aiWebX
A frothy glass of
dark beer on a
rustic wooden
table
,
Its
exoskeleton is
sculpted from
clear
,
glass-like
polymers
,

---

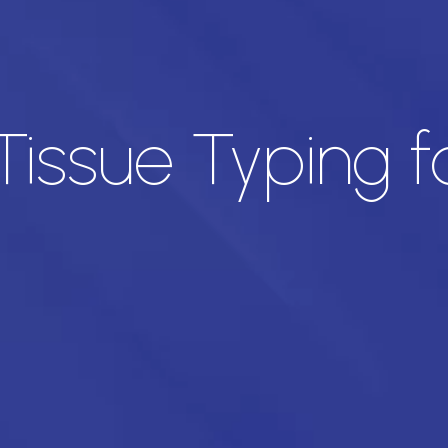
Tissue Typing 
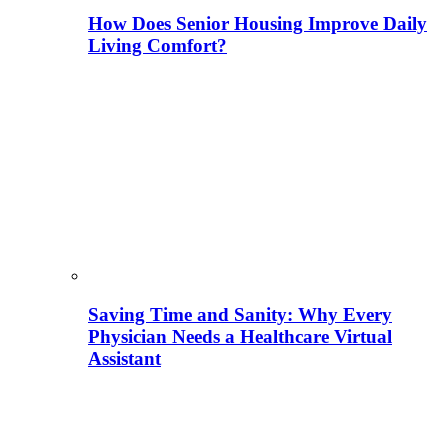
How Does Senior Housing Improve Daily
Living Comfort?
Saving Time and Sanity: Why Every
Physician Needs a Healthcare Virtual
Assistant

* * *

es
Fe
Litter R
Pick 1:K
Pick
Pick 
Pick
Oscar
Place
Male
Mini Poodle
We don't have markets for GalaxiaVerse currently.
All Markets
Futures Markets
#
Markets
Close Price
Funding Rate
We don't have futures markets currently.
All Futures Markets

* **Directions for this task**:
Scan the material above for lines holding "currently" and copy each of them.

* **Answer for this exercise**:
We don't have markets for GalaxiaVerse currently.
We don't have futures markets currently.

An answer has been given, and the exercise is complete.